#### Supplied data ####

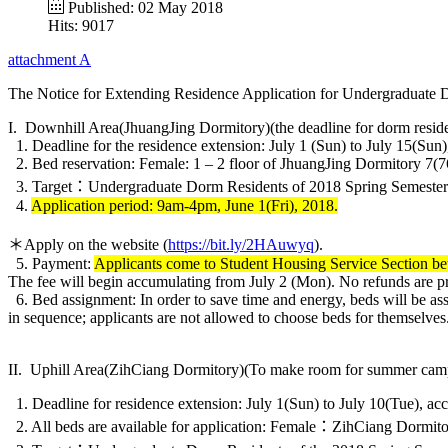
Published: 02 May 2018
Hits: 9017
attachment A
The Notice for Extending Residence Application for Undergraduate Do
I. Downhill Area(JhuangJing Dormitory)(the deadline for dorm residenc
1. Deadline for the residence extension: July 1 (Sun) to July 15(Sun),
2. Bed reservation: Female: 1 – 2 floor of JhuangJing Dormitory 7(7
3. Target：Undergraduate Dorm Residents of 2018 Spring Semester
4.
Application period: 9am-4pm, June 1(Fri), 2018.
＊Apply on the website (
https://bit.ly/2HAuwyq
).
5. Payment:
Applicants come to Student Housing Service Section be
The fee will begin accumulating from July 2 (Mon). No refunds are p
6. Bed assignment: In order to save time and energy, beds will be ass
in sequence; applicants are not allowed to choose beds for themselves
II. Uphill Area(ZihCiang Dormitory)(To make room for summer camp res
1. Deadline for residence extension: July 1(Sun) to July 10(Tue), acc
2. All beds are available for application: Female：ZihCiang Dormit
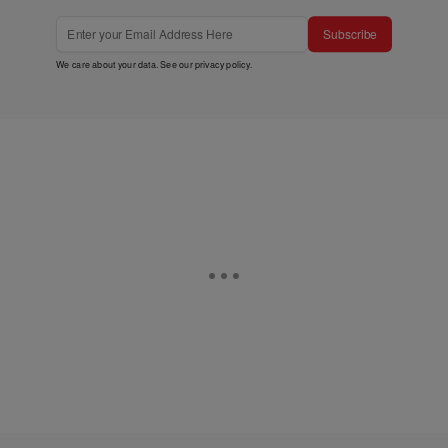
Subscribe
We care about your data. See our
privacy policy
.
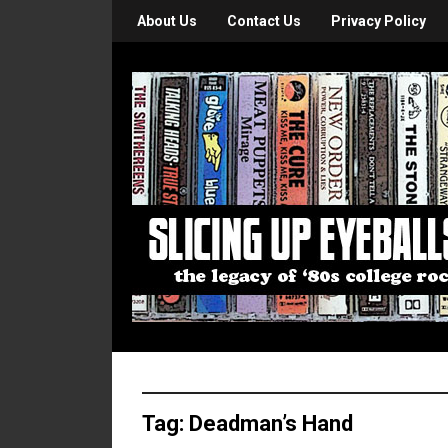
About Us
Contact Us
Privacy Policy
Tag:
Deadman’s Hand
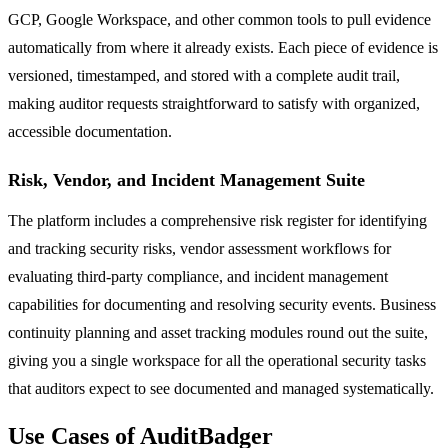
GCP, Google Workspace, and other common tools to pull evidence
automatically from where it already exists. Each piece of evidence is
versioned, timestamped, and stored with a complete audit trail,
making auditor requests straightforward to satisfy with organized,
accessible documentation.
Risk, Vendor, and Incident Management Suite
The platform includes a comprehensive risk register for identifying
and tracking security risks, vendor assessment workflows for
evaluating third-party compliance, and incident management
capabilities for documenting and resolving security events. Business
continuity planning and asset tracking modules round out the suite,
giving you a single workspace for all the operational security tasks
that auditors expect to see documented and managed systematically.
Use Cases of AuditBadger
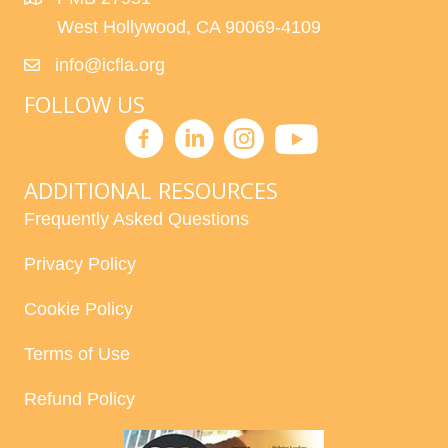
West Hollywood, CA 90069-4109
info@icfla.org
FOLLOW US
ADDITIONAL RESOURCES
Frequently Asked Questions
Privacy Policy
Cookie Policy
Terms of Use
Refund Policy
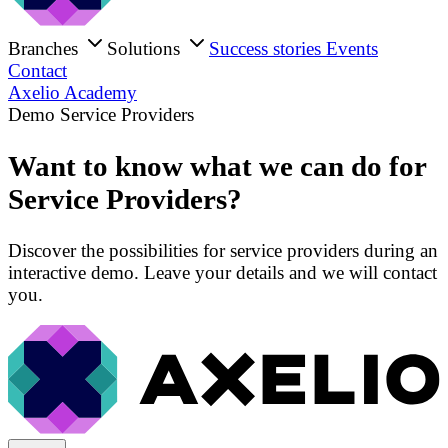
Branches
Solutions
Success stories
Events
Contact
Axelio Academy
Demo Service Providers
Want to know what we can do for
Service Providers?
Discover the possibilities for service providers during an
interactive demo. Leave your details and we will contact
you.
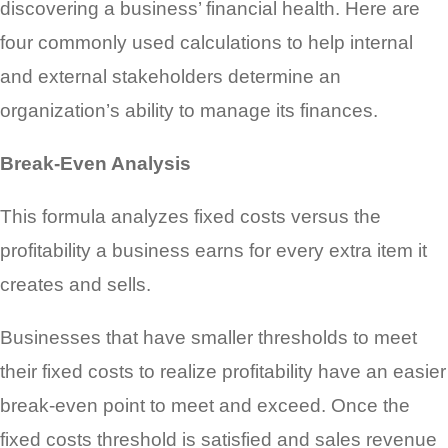
discovering a business’ financial health. Here are
four commonly used calculations to help internal
and external stakeholders determine an
organization’s ability to manage its finances.
Break-Even Analysis
This formula analyzes fixed costs versus the
profitability a business earns for every extra item it
creates and sells.
Businesses that have smaller thresholds to meet
their fixed costs to realize profitability have an easier
break-even point to meet and exceed. Once the
fixed costs threshold is satisfied and sales revenue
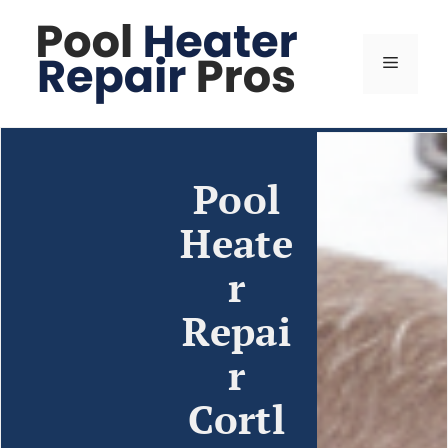
Pool
Heate
r
Repai
r
Cortl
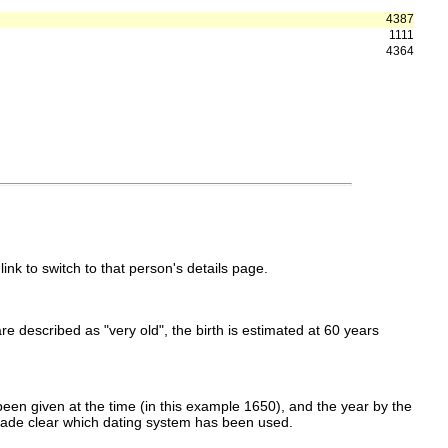
4387
1111
4364
link to switch to that person's details page.
 are described as "very old", the birth is estimated at 60 years
een given at the time (in this example 1650), and the year by the
made clear which dating system has been used.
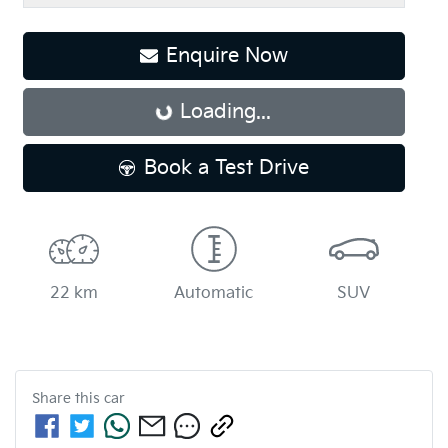
Enquire Now
Loading...
Loading...
Book a Test Drive
22 km
Automatic
SUV
Share this
car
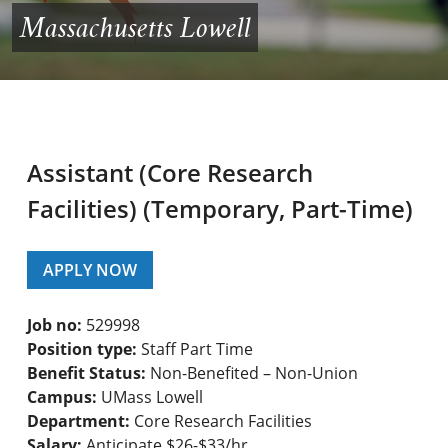
Massachusetts Lowell
Assistant (Core Research
Facilities) (Temporary, Part-Time)
APPLY NOW
Job no:
529998
Position type:
Staff Part Time
Benefit Status:
Non-Benefited – Non-Union
Campus:
UMass Lowell
Department:
Core Research Facilities
Salary:
Anticipate $26-$33/hr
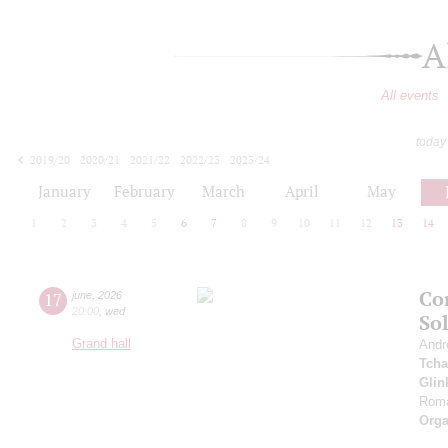
A
All events
today
2019/20
2020/21
2021/22
2022/23
2023/24
2024/25
2025/26
2026/27
January
February
March
April
May
1
2
3
4
5
6
7
8
9
10
11
12
13
14
Co
17
june
,
2026
20:00
,
wed
So
Grand hall
Andr
Tcha
Glin
Roma
Orga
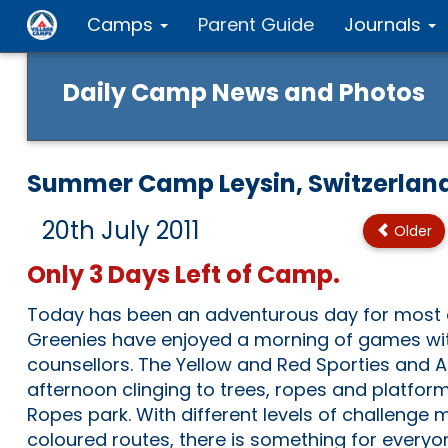
Camps
Parent Guide
Journals
Daily Camp News and Photos
Summer Camp Leysin, Switzerlan
20th July 2011
Older
Only 3 Days Left of Camp.
Today has been an adventurous day for most 
Greenies have enjoyed a morning of games wit
counsellors. The Yellow and Red Sporties and 
afternoon clinging to trees, ropes and platform
Ropes park. With different levels of challenge 
coloured routes, there is something for everyo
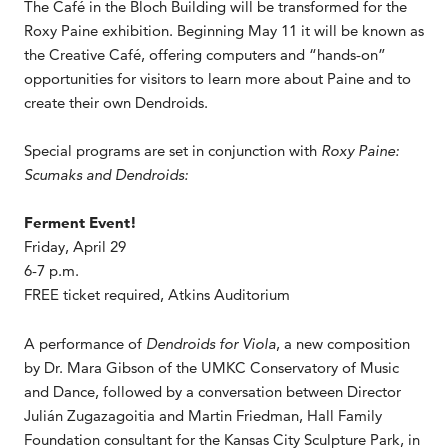
The Café in the Bloch Building will be transformed for the
Roxy Paine exhibition. Beginning May 11 it will be known as
the Creative Café, offering computers and “hands-on”
opportunities for visitors to learn more about Paine and to
create their own Dendroids.
Special programs are set in conjunction with
Roxy Paine:
Scumaks and Dendroids:
Ferment Event!
Friday, April 29
6-7 p.m.
FREE ticket required, Atkins Auditorium
A performance of
Dendroids for Viola
, a new composition
by Dr. Mara Gibson of the UMKC Conservatory of Music
and Dance, followed by a conversation between Director
Julián Zugazagoitia and Martin Friedman, Hall Family
Foundation consultant for the Kansas City Sculpture Park, in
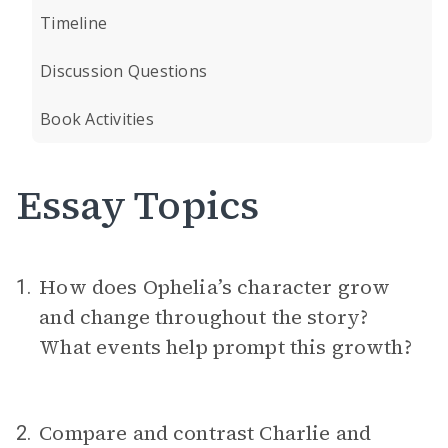
Timeline
Discussion Questions
Book Activities
Essay Topics
How does Ophelia’s character grow
1.
and change throughout the story?
What events help prompt this growth?
Compare and contrast Charlie and
2.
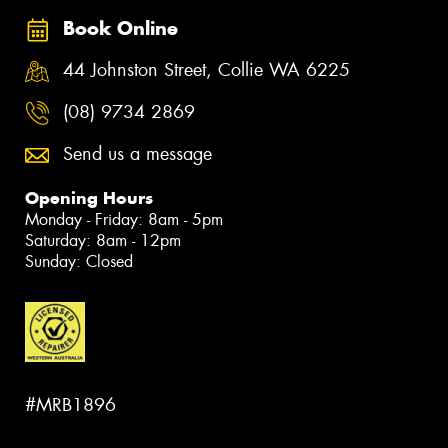
Book Online
44 Johnston Street, Collie WA 6225
(08) 9734 2869
Send us a message
Opening Hours
Monday - Friday: 8am - 5pm
Saturday: 8am - 12pm
Sunday: Closed
#MRB1896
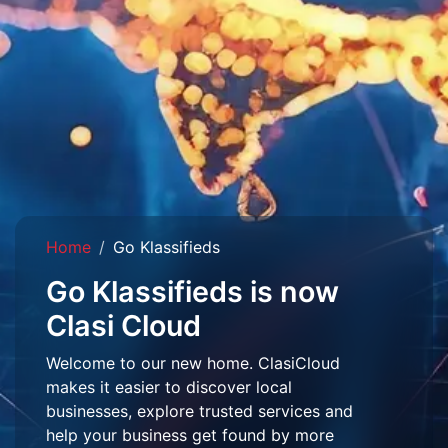
Home
Go Klassifieds
Go Klassifieds is now
Clasi Cloud
Welcome to our new home. ClasiCloud
makes it easier to discover local
businesses, explore trusted services and
help your business get found by more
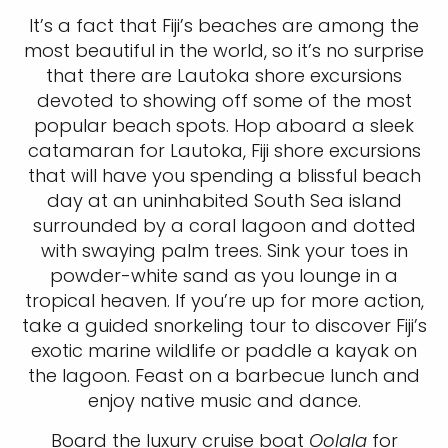
It’s a fact that Fiji’s beaches are among the
most beautiful in the world, so it’s no surprise
that there are Lautoka shore excursions
devoted to showing off some of the most
popular beach spots. Hop aboard a sleek
catamaran for Lautoka, Fiji shore excursions
that will have you spending a blissful beach
day at an uninhabited South Sea island
surrounded by a coral lagoon and dotted
with swaying palm trees. Sink your toes in
powder-white sand as you lounge in a
tropical heaven. If you’re up for more action,
take a guided snorkeling tour to discover Fiji’s
exotic marine wildlife or paddle a kayak on
the lagoon. Feast on a barbecue lunch and
enjoy native music and dance.
Board the luxury cruise boat
Oolala
for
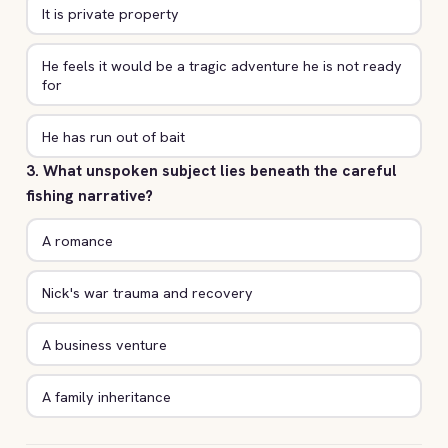
It is private property
He feels it would be a tragic adventure he is not ready
for
He has run out of bait
3. What unspoken subject lies beneath the careful
fishing narrative?
A romance
Nick's war trauma and recovery
A business venture
A family inheritance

####

**What you should do**
In the data above, retype exactly and only the lines between the one holding "that there are Lautoka shore excursions" and the one holding "exotic marine wildlife or paddle a kayak on", inclusive.

**Finished exercise**
that there are Lautoka shore excursions
devoted to showing off some of the most
popular beach spots. Hop aboard a sleek
catamaran for Lautoka, Fiji shore excursions
that will have you spending a blissful beach
day at an uninhabited South Sea island
surrounded by a coral lagoon and dotted
with swaying palm trees. Sink your toes in
powder-white sand as you lounge in a
tropical heaven. If you’re up for more action,
take a guided snorkeling tour to discover Fiji’s
exotic marine wildlife or paddle a kayak on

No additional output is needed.